Queen Veeravati’s story is associated with the significance of Karwa Chauth. Veeravati returned to her parents’ house on the day of Karwa Chauth. She observed a strict fast, however she couldn’t stand the effects of fasting for too long. By evening, Veeravati was weak and fainted. She had seven brothers who loved her a lot and couldn’t see her plight. They made her end the fast by deceiving her after creating a fire and told their sister that the fire’s glow was the moonlight.

However, the moment she ate, Veeravati heard that her husband, the king, was dead. She was heartbroken and left for her husband’s palace. On her way she met Lord Shiva and Parvati and informed them about her husband’s death. When the queen asked for forgiveness for breaking the fast, Parvati granted her the boon that the king would be revived but would be ill.

When she reached the palace, she found her husband lying unconscious with hundreds of needles in his body. Each day, the queen would remove one needle from the king’s body. Next year, on the day of Karwa Chauth, only one needle remained.

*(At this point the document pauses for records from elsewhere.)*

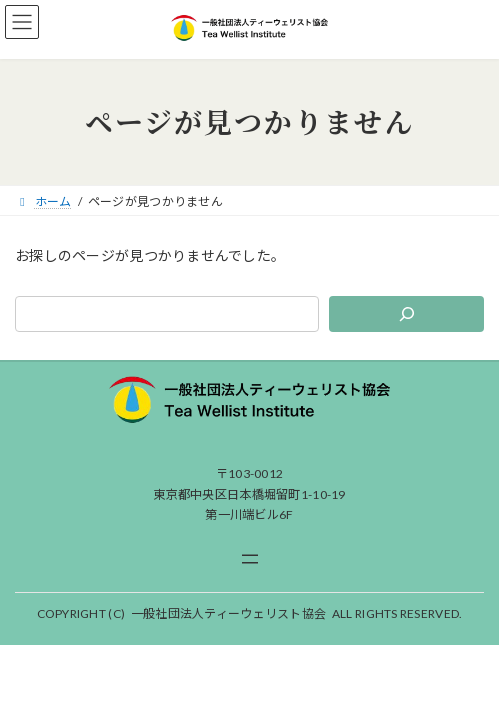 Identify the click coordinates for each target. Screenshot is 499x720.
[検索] (406, 314)
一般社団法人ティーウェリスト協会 (228, 613)
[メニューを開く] (250, 559) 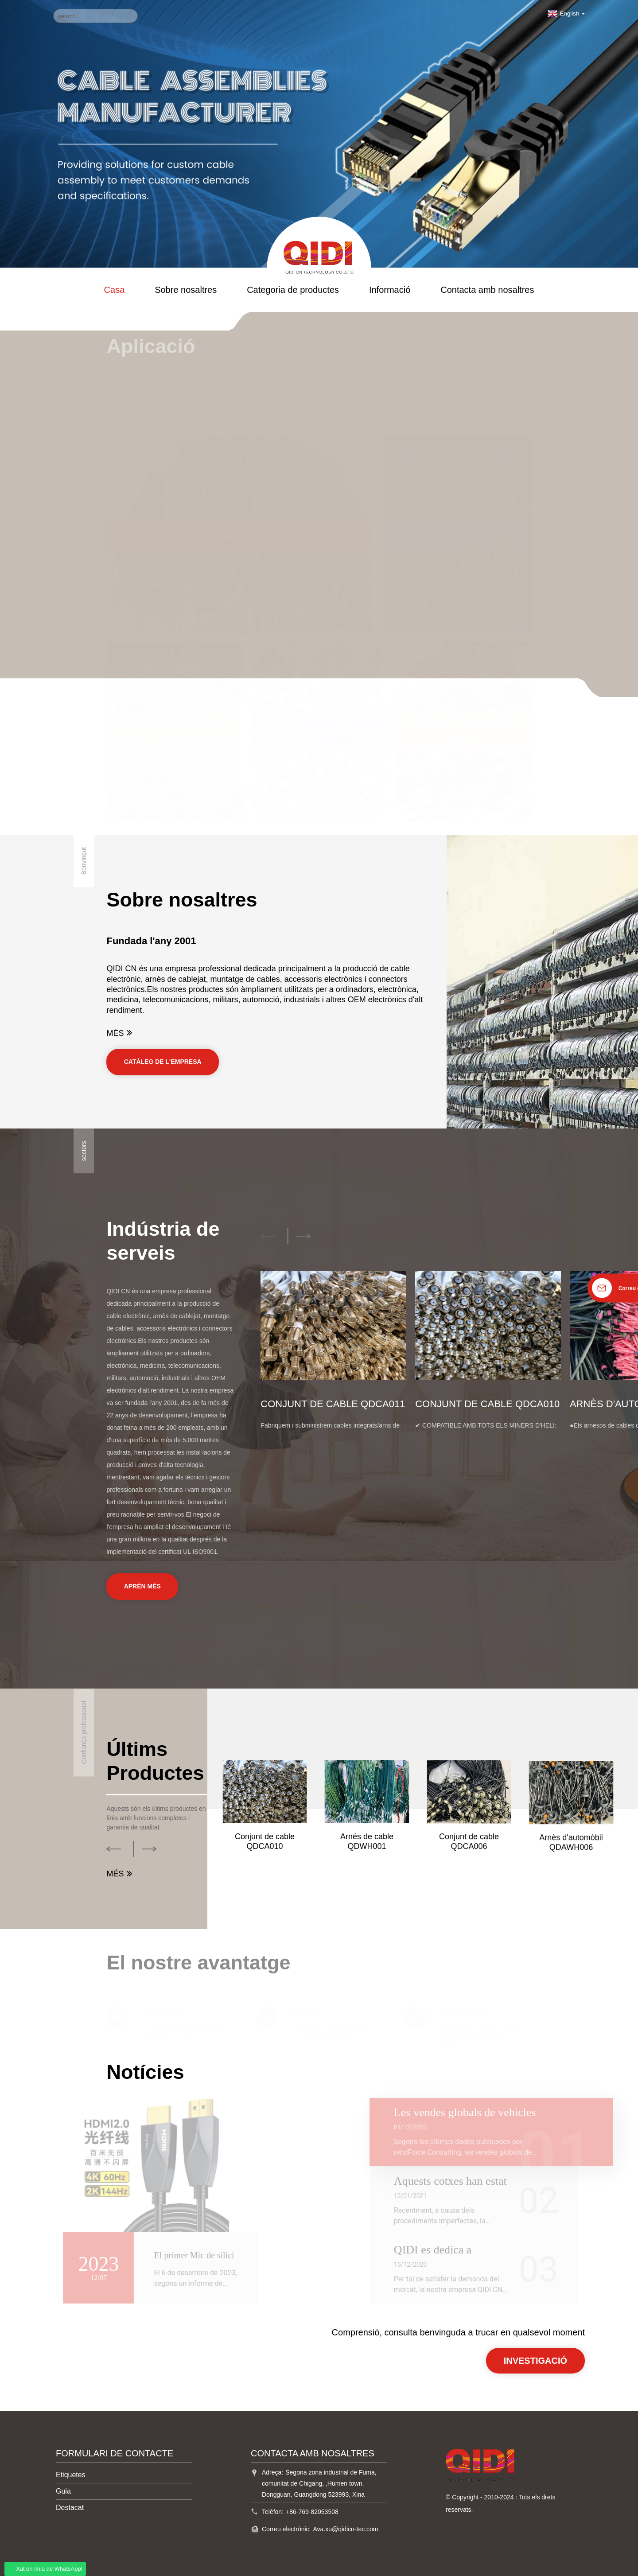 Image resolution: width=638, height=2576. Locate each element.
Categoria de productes (293, 290)
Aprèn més (142, 1586)
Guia (63, 2491)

Veeravati observed a strict fast and she went to the market to buy karwa for the puja. Her maid removed the needle from the king’s body. The king regained consciousness and mistook the maid to be the queen. When Veeravati returned to the palace, she was made to serve as maid.

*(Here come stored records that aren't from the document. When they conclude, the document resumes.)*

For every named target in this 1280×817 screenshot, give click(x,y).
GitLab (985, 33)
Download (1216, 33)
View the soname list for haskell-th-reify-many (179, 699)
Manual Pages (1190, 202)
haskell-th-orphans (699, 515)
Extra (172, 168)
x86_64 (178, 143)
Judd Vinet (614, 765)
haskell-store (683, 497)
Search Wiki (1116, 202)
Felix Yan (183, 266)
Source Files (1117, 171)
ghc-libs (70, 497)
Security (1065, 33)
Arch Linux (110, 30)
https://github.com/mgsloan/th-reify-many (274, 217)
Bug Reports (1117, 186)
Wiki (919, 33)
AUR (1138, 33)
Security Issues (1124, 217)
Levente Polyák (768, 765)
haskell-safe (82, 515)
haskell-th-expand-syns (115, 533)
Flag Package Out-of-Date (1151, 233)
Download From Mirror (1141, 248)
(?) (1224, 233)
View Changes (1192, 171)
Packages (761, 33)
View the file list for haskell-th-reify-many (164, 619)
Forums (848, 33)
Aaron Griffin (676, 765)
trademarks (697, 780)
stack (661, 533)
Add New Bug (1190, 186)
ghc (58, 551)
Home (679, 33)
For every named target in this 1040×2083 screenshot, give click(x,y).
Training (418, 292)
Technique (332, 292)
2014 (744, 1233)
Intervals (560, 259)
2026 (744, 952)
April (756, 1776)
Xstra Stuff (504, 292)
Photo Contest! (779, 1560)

Once when the king was travelling to another kingdom, her asked the real queen if she wanted anything. She asked him to bring two identical dolls. The king obliged and the queen sang, “Roli ki Goli Ho Gayi, Goli Ki Roli Ho Gayi (the queen has turned into a maid and the maid has turned into a queen).

He asked her why did she sing the song and Veeravati narrated the story. Thus, the real queen was finally given her royal status.

Rituals:

Women rise early and start their day with sargi, a meal prepared by their mother-in-law. After this meal, they don’t consume any food or water till moonrise. Women also pray to Lord Shiva, Goddess Parvati and Lord Kartik. In the evening, women perform a puja, offer foods to the deities and pray for the safety and longevity of their husbands.

When the moon has been spotted, women will look at the moon and their husbands through a sieve, and the men will offer their wives water to break their fast.